Edifice.Blocks.KVCache (Edifice v0.2.0)

KV Cache: Inference-time Key-Value Caching for Autoregressive Decoding.

Provides utilities for caching key and value projections during autoregressive generation. Without caching, each new token requires re-computing K/V for all previous tokens (O(n²) per step). With caching, only the new token's K/V are computed and appended (O(n)).

How It Works

Step 1: prompt "The cat"
  K_cache = [K_the, K_cat]
  V_cache = [V_the, V_cat]

Step 2: generate "sat"
  Compute K_sat, V_sat only for new token
  K_cache = [K_the, K_cat, K_sat]    (append)
  V_cache = [V_the, V_cat, V_sat]    (append)
  Attend: Q_sat × K_cache^T → weights → V_cache

Step 3: generate "on"
  K_cache = [K_the, K_cat, K_sat, K_on]
  ...

Usage

# Initialize empty cache for a model
cache = KVCache.init(batch_size: 2, num_layers: 4, num_heads: 4, head_dim: 64)

# During generation loop:
{new_k, new_v} = compute_kv(token)
{cache, full_k, full_v} = KVCache.update(cache, layer_idx, new_k, new_v)
output = attend(q, full_k, full_v)

# Get current sequence length
len = KVCache.seq_length(cache, layer_idx)

Design

The cache is a simple map of {layer_idx => {k_tensor, v_tensor}}. Tensors grow along the sequence dimension (axis 2 for head-first layout, axis 1 for seq-first layout). This module assumes head-first layout: [batch, num_heads, seq_len, head_dim].

Summary

Types

init_opt()

Options for init/1.

t()

A KV cache: map from layer index to {k_tensor, v_tensor}.

Functions

build_cached_attention(opts)

Build a cached attention function.

get(map, layer_idx)

Get the cached K/V tensors for a layer (valid portion only).

init(opts)

Initialize an empty KV cache.

reset(state)

Reset the cache to empty (reuse the allocated buffers).

seq_length(map)

Get the current sequence length stored in the cache.
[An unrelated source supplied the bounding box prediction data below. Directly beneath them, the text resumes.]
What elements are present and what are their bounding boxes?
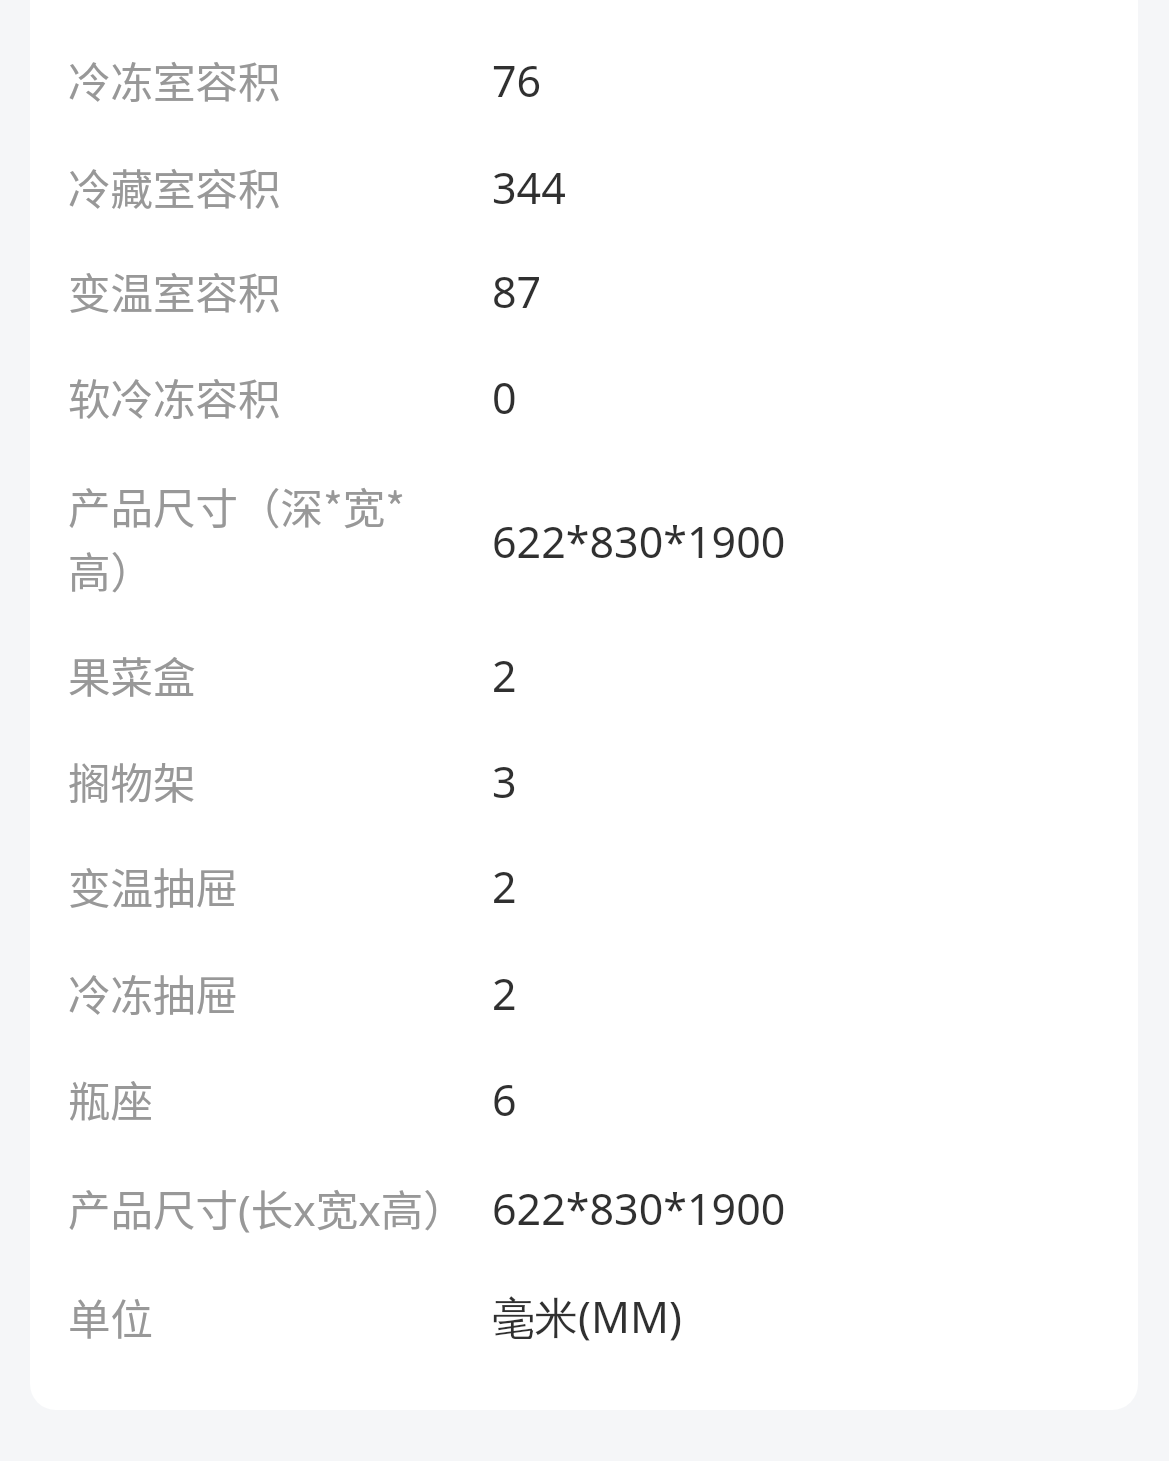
button[interactable]: 冷冻抽屉 [30,939,1138,1045]
staticText: 冷冻室容积 [68,47,281,111]
staticText: 冷冻抽屉 [68,960,239,1024]
button[interactable]: 变温抽屉 [30,832,1138,938]
staticText: 产品尺寸（深*宽* 高） [68,473,406,601]
staticText: 搁物架 [68,748,196,812]
staticText: 2 [492,853,517,917]
staticText: 变温抽屉 [68,853,239,917]
button[interactable]: 果菜盒 [30,621,1138,727]
staticText: 6 [492,1066,517,1130]
staticText: 毫米(MM) [492,1283,682,1349]
staticText: 变温室容积 [68,258,281,322]
staticText: 87 [492,258,542,322]
button[interactable]: 软冷冻容积 [30,343,1138,449]
staticText: 产品尺寸(长x宽x高） [68,1175,466,1240]
staticText: 果菜盒 [68,642,196,706]
button[interactable]: 冷冻室容积 [30,26,1138,132]
staticText: 2 [492,642,517,706]
button[interactable]: 单位 [30,1263,1138,1369]
staticText: 622*830*1900 [492,1175,786,1239]
staticText: 76 [492,47,542,111]
button[interactable]: 变温室容积 [30,237,1138,343]
staticText: 0 [492,364,517,428]
button[interactable]: 产品尺寸（深*宽* 高） [30,452,1138,622]
button[interactable]: 产品尺寸(长x宽x高） [30,1154,1138,1260]
staticText: 瓶座 [68,1066,154,1130]
staticText: 344 [492,154,566,218]
staticText: 622*830*1900 [492,508,786,572]
staticText: 单位 [68,1284,154,1348]
button[interactable]: 冷藏室容积 [30,133,1138,239]
staticText: 2 [492,960,517,1024]
staticText: 冷藏室容积 [68,154,281,218]
button[interactable]: 搁物架 [30,727,1138,833]
staticText: 软冷冻容积 [68,364,281,428]
staticText: 3 [492,748,517,812]
button[interactable]: 瓶座 [30,1045,1138,1151]
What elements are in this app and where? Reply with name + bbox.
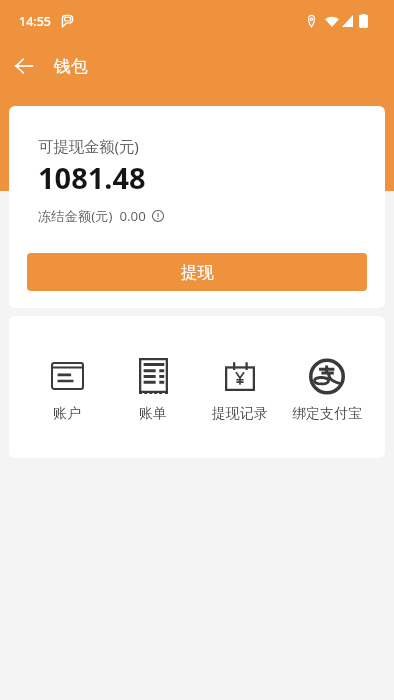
staticText: 1081.48: [38, 158, 146, 197]
button[interactable]: 提现记录: [196, 357, 283, 423]
staticText: 钱包: [54, 56, 88, 77]
button[interactable]: 账单: [110, 357, 196, 423]
button[interactable]: 提现: [27, 253, 367, 291]
staticText: 提现: [181, 262, 214, 283]
button[interactable]: 账户: [24, 357, 110, 423]
staticText: 提现记录: [212, 405, 268, 423]
button[interactable]: Back: [6, 48, 42, 84]
staticText: 绑定支付宝: [292, 405, 362, 423]
staticText: 账户: [53, 405, 81, 423]
staticText: 账单: [139, 405, 167, 423]
staticText: 冻结金额(元) 0.00: [38, 207, 146, 225]
button[interactable]: 绑定支付宝: [283, 357, 370, 423]
staticText: 14:55: [19, 13, 52, 30]
staticText: 可提现金额(元): [38, 136, 139, 157]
update(state, layer_idx, new_k, new_v)

Append new K/V entries to the cache for a given layer.

Types

init_opt()

@type init_opt() ::
  {:batch_size, pos_integer()}
  | {:num_layers, pos_integer()}
  | {:num_heads, pos_integer()}
  | {:head_dim, pos_integer()}
  | {:max_seq_len, pos_integer()}
  | {:type, Nx.Type.t()}

Options for init/1.

t()

@type t() :: %{required(non_neg_integer()) => {Nx.Tensor.t(), Nx.Tensor.t()}}

A KV cache: map from layer index to {k_tensor, v_tensor}.

Functions

build_cached_attention(opts)

@spec build_cached_attention(keyword()) :: function()

Build a cached attention function.

Returns a function that, given Q, K, V for the new tokens and a cache state, computes attention using the full cached K/V history.

Options

:num_heads - Number of attention heads (required)
:head_dim - Dimension per head (required)
:layer_idx - Layer index for cache lookup (required)

Returns

A function fn(q, k, v, cache_state) -> {output, updated_cache_state}.

get(map, layer_idx)

@spec get(map(), non_neg_integer()) :: {Nx.Tensor.t(), Nx.Tensor.t()}

Get the cached K/V tensors for a layer (valid portion only).

Returns {k, v} sliced to the current position.

init(opts)

@spec init([init_opt()]) :: map()

Initialize an empty KV cache.

Creates pre-allocated zero tensors for each layer. Using pre-allocated tensors with a position pointer is more efficient than repeated concatenation on accelerators.

Options

:batch_size - Batch size (required)
:num_layers - Number of transformer layers (required)
:num_heads - Number of attention heads (required)
:head_dim - Dimension per head (required)
:max_seq_len - Maximum sequence length to pre-allocate (default: 2048)
:type - Numeric type (default: :f32)

Returns

A map %{cache: %{layer => {k, v}}, position: 0, max_seq_len: n}.

reset(state)

@spec reset(map()) :: map()

Reset the cache to empty (reuse the allocated buffers).

seq_length(map)

@spec seq_length(map()) :: non_neg_integer()

Get the current sequence length stored in the cache.

update(state, layer_idx, new_k, new_v)

@spec update(map(), non_neg_integer(), Nx.Tensor.t(), Nx.Tensor.t()) ::
  {map(), Nx.Tensor.t(), Nx.Tensor.t()}

Append new K/V entries to the cache for a given layer.

Takes new K/V tensors of shape [batch, num_heads, new_len, head_dim] and writes them into the pre-allocated cache at the current position.

Parameters

state - The cache state from init/1 or a previous update/4
layer_idx - Which transformer layer (0-indexed)
new_k - New key tensor [batch, num_heads, new_len, head_dim]
new_v - New value tensor [batch, num_heads, new_len, head_dim]

Returns

{updated_state, cached_k, cached_v} where cached_k/v contain all entries up to and including the new ones (sliced from pre-allocated buffer).